Dix-huit
« Reste dans la voiture, dit-elle à Chris. Laisse-moi le convaincre de partir.
— Je ne suis pas sûr que ce soit une bonne idée.
— J’ai été mariée avec lui neuf ans. J’ai de l’entraînement.
— Marguerite, il a franchi une limite. Il est venu chez toi. À moins que tu ne lui aies donné une clé, il est entré par effraction.
— Il a dû utiliser la clé de Tessa. Elle est peut-être avec lui.
— Ce que je veux dire, c’est que quand les gens dépassent à ce point les bornes, ça commence à devenir grave. Tu pourrais prendre un mauvais coup.
— Tu ne le connais pas. Donne-moi juste quelques minutes, d’accord ? Si j’ai besoin de toi, je hurlerai. »
Pas drôle, se reprocha-t-elle. De toute évidence, Chris ne trouva pas cela drôle non plus. Elle mit sa main sur son genou. « Cinq minutes, d’accord ?

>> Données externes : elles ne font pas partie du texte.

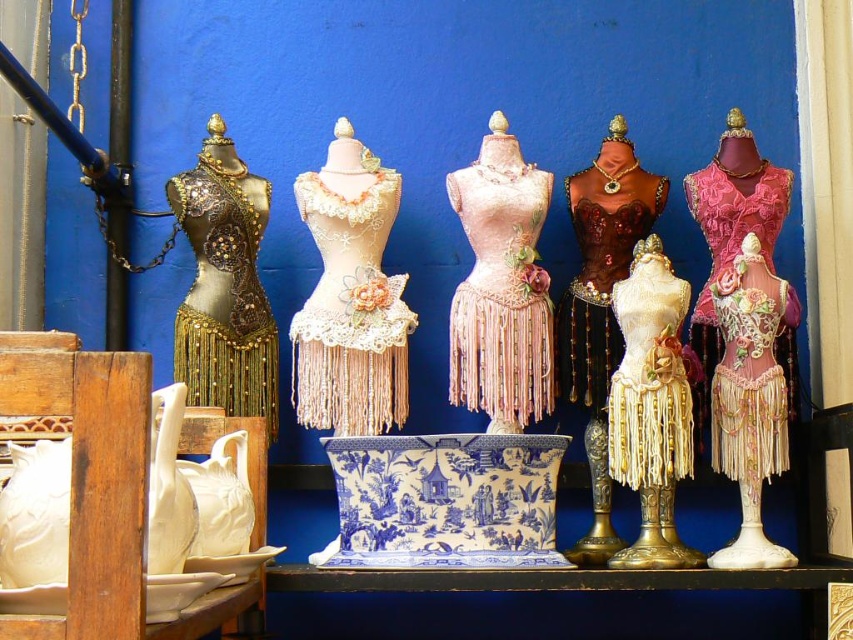 Question: Can you confirm if blue and white porcelain vase at center is positioned to the left of gold beaded dress at left?

Choices:
 (A) yes
 (B) no

Answer: (B)

Question: Estimate the real-world distances between objects in this image. Which object is closer to the gold fringed dress form at center?

Choices:
 (A) pink lace dress at right
 (B) blue and white porcelain vase at center

Answer: (A)

Question: Among these objects, which one is nearest to the camera?

Choices:
 (A) pink lace dress at center
 (B) pink lace dress at right

Answer: (A)

Question: Which object is farther from the camera taking this photo?

Choices:
 (A) blue and white porcelain vase at center
 (B) pink lace dress at center
 (C) gold fringed dress form at center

— Tu me demandes de rester dans la voiture ?
— Reste dans la voiture, fais le tour du pâté de maisons, comme tu veux, mais ce sera plus facile de se débarrasser de lui si tu n’es pas là pour l’énerver. »
Elle n’attendit pas sa réponse et descendit de voiture pour avancer d’un pas résolu vers la porte d’entrée, le cœur empli de colère plus que de peur. Foutu Ray. Chris ne comprenait pas sa manière de fonctionner. Ray n’était pas venu la tabasser. Il avait toujours visé l’humiliation par d’autres moyens.
Une fois à l’intérieur – les lumières du salon brillaient –, elle appela Tessa. Si Ray l’avait amenée, la situation s’expliquerait peut-être.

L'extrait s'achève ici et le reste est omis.